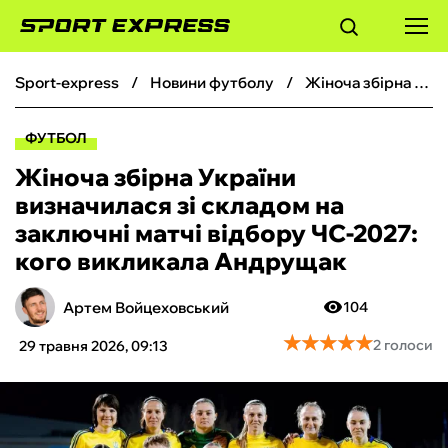
sport-express
новини футболу
Жіноча збірна України визначилася зі складом на заключні матчі відбору ЧС-2027: кого викликала Андрущак
ФУТБОЛ
ФУТБОЛ
БАСКЕТБОЛ
Жіноча збірна України
визначилася зі складом на
БОКС
заключні матчі відбору ЧС-2027:
кого викликала Андрущак
ХОКЕЙ
Артем Войцеховський
104
ТЕНІС
★
★
★
★
★
★
★
★
★
★
2 голоси
29 травня 2026, 09:13
КІБЕРСПОРТ
ЧС-2026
+++
## [PROBLEM]
Retype the records exactly. Any image in them should not appear in what you write.

## [RESPONSE TO THIS TASK]
sport-express
новини футболу
Жіноча збірна України визначилася зі складом на заключні матчі відбору ЧС-2027: кого викликала Андрущак
ФУТБОЛ
ФУТБОЛ
БАСКЕТБОЛ
Жіноча збірна України
визначилася зі складом на
БОКС
заключні матчі відбору ЧС-2027:
кого викликала Андрущак
ХОКЕЙ
Артем Войцеховський
104
ТЕНІС
★
★
★
★
★
★
★
★
★
★
2 голоси
29 травня 2026, 09:13
КІБЕРСПОРТ
ЧС-2026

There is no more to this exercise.